To feel like a failure!(181 Posts)
Basically my daughter - 6, is very overweight. She is in 10- 11 year clothes and carries the most weight on her tummy, but is visible overweight all over.
She was a very skinny toddler, but her weight crept up over the years from around the age of three. I honestly don't know how I've allowed it to get this way but I'm struggling to get her weight down. I eat a healthy diet in general. But I have a love for all things sweet too. I guess I've allowed my daughter to too.
She always seems to be hungry and over the past few weeks I have ensure that five days of the week she has no sweets/chocolate. at the weekends - I allow her some treats. She fills up in between meals on fruit.
Why haven't I seen a loss? I know these things are gradual, but she looks exactly the same size! I'm careful that she doesn't pick up on this, but she is already concious of her weight because she said 'I wan't a flat tummy like my friends at school" I am SO angry with myself for letting it get this bad. I know there are friends in her class that live on crap and fast foods. They are bean poles!
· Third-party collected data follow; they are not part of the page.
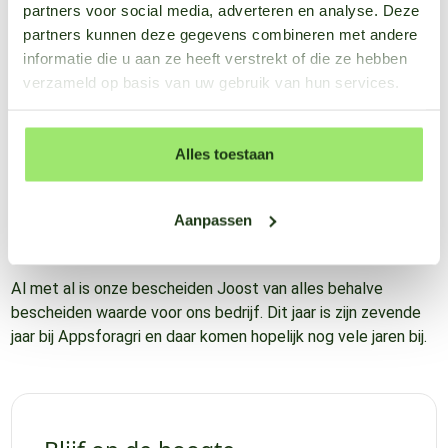
partners voor social media, adverteren en analyse. Deze
expertise voor Appsforagri een onmisbare kracht is
partners kunnen deze gegevens combineren met andere
geweest. Volgens Joost is zijn belangrijkste bijdrage hierbij
informatie die u aan ze heeft verstrekt of die ze hebben
de mogelijkheid om op microniveau, data van het gewas te
verzameld op basis van uw gebruik van hun services.
meten. “Ik liep al lange tijd rond met het idee om een sensor
te maken die in gewas meet en als input dient voor allerlei
modellen. Met de opkomst van IoT (LoraWan, Sigfox en NB-
Alles toestaan
IoT) werd dit mogelijk. Ik heb het prototype gemaakt van
stukken PVC en handmatig gesoldeerde printplaten, nu
komt dit gelukkig uit een spuitgietmachine en worden de
Aanpassen
PCB’s automatisch bestukt.”
Al met al is onze bescheiden Joost van alles behalve
bescheiden waarde voor ons bedrijf. Dit jaar is zijn zevende
jaar bij Appsforagri en daar komen hopelijk nog vele jaren bij.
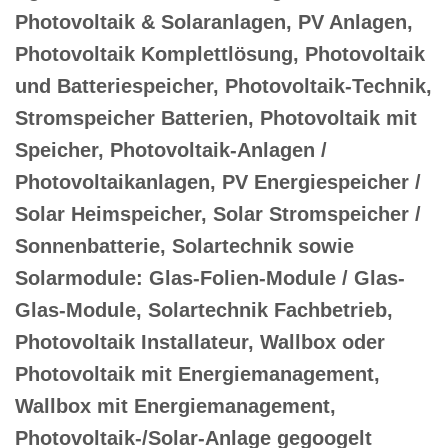
Photovoltaik & Solaranlagen, PV Anlagen,
Photovoltaik Komplettlösung, Photovoltaik
und Batteriespeicher, Photovoltaik-Technik,
Stromspeicher Batterien, Photovoltaik mit
Speicher, Photovoltaik-Anlagen /
Photovoltaikanlagen, PV Energiespeicher /
Solar Heimspeicher, Solar Stromspeicher /
Sonnenbatterie, Solartechnik sowie
Solarmodule: Glas-Folien-Module / Glas-
Glas-Module, Solartechnik Fachbetrieb,
Photovoltaik Installateur, Wallbox oder
Photovoltaik mit Energiemanagement,
Wallbox mit Energiemanagement,
Photovoltaik-/Solar-Anlage gegoogelt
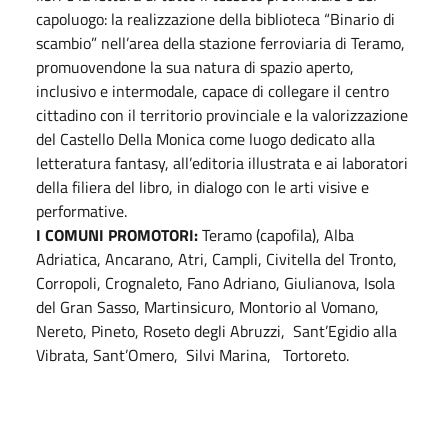
capoluogo: la realizzazione della biblioteca “Binario di
scambio” nell’area della stazione ferroviaria di Teramo,
promuovendone la sua natura di spazio aperto,
inclusivo e intermodale, capace di collegare il centro
cittadino con il territorio provinciale e la valorizzazione
del Castello Della Monica come luogo dedicato alla
letteratura fantasy, all’editoria illustrata e ai laboratori
della filiera del libro, in dialogo con le arti visive e
performative.
I COMUNI PROMOTORI:
Teramo (capofila), Alba
Adriatica, Ancarano, Atri, Campli, Civitella del Tronto,
Corropoli, Crognaleto, Fano Adriano, Giulianova, Isola
del Gran Sasso, Martinsicuro, Montorio al Vomano,
Nereto, Pineto, Roseto degli Abruzzi, Sant’Egidio alla
Vibrata, Sant’Omero, Silvi Marina, Tortoreto.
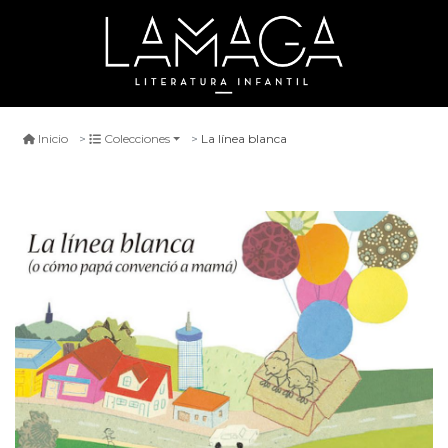
La línea blanca
Inicio
Colecciones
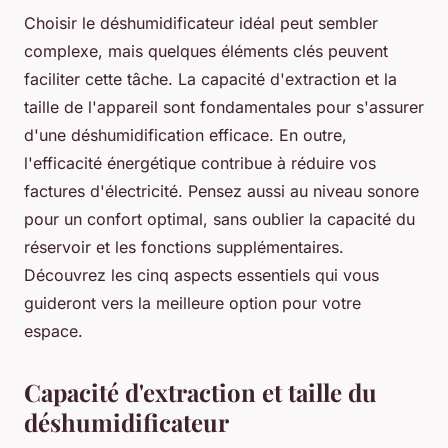
Choisir le déshumidificateur idéal peut sembler
complexe, mais quelques éléments clés peuvent
faciliter cette tâche. La capacité d'extraction et la
taille de l'appareil sont fondamentales pour s'assurer
d'une déshumidification efficace. En outre,
l'efficacité énergétique contribue à réduire vos
factures d'électricité. Pensez aussi au niveau sonore
pour un confort optimal, sans oublier la capacité du
réservoir et les fonctions supplémentaires.
Découvrez les cinq aspects essentiels qui vous
guideront vers la meilleure option pour votre
espace.
Capacité d'extraction et taille du
déshumidificateur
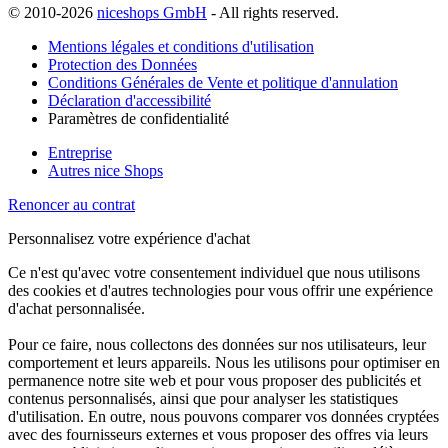
© 2010-2026
niceshops GmbH
- All rights reserved.
Mentions légales et conditions d'utilisation
Protection des Données
Conditions Générales de Vente et politique d'annulation
Déclaration d'accessibilité
Paramètres de confidentialité
Entreprise
Autres nice Shops
Renoncer au contrat
Personnalisez votre expérience d'achat
Ce n'est qu'avec votre consentement individuel que nous utilisons
des cookies et d'autres technologies pour vous offrir une expérience
d'achat personnalisée.
Pour ce faire, nous collectons des données sur nos utilisateurs, leur
comportement et leurs appareils. Nous les utilisons pour optimiser en
permanence notre site web et pour vous proposer des publicités et
contenus personnalisés, ainsi que pour analyser les statistiques
d'utilisation. En outre, nous pouvons comparer vos données cryptées
avec des fournisseurs externes et vous proposer des offres via leurs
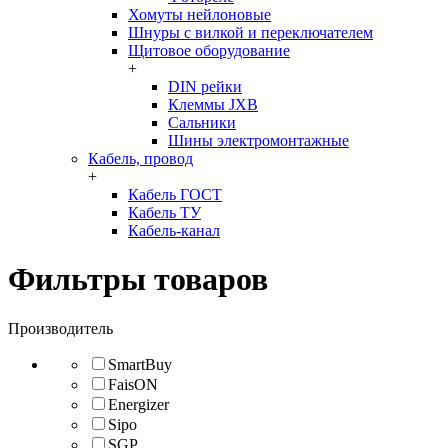
Хомуты нейлоновые
Шнуры с вилкой и переключателем
Щитовое оборудование
+
DIN рейки
Клеммы JXB
Сальники
Шины электромонтажные
Кабель, провод
+
Кабель ГОСТ
Кабель ТУ
Кабель-канал
Фильтры товаров
Производитель
SmartBuy
FaisON
Energizer
Sipo
SGP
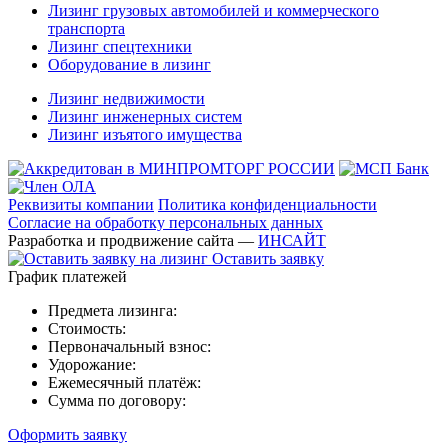
Лизинг грузовых автомобилей и коммерческого
транспорта
Лизинг спецтехники
Оборудование в лизинг
Лизинг недвижимости
Лизинг инженерных систем
Лизинг изъятого имущества
Реквизиты компании
Политика конфиденциальности
Согласие на обработку персональных данных
Разработка и продвижение сайта —
ИНСАЙТ
Оставить заявку
График платежей
Предмета лизинга:
Стоимость:
Первоначальный взнос:
Удорожание:
Ежемесячный платёж:
Сумма по договору:
Оформить заявку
The types of food she eats are listed below. I never fry food or cook in grease and use healthy spread for toast.
low fat cream cheese
lots of fruit
fish fingers (yes I know!)
pasta with pesto
mcdonalds is the only fast food she would eat and that is on average a handful of times a year.
chocolate was most days until the last 6 weeks.
is anyone in asimilar position. I want her healthy, but not feeling her weight truly reflects what she consumes??
btw, she is not very active, but I think that's mainly due to her size...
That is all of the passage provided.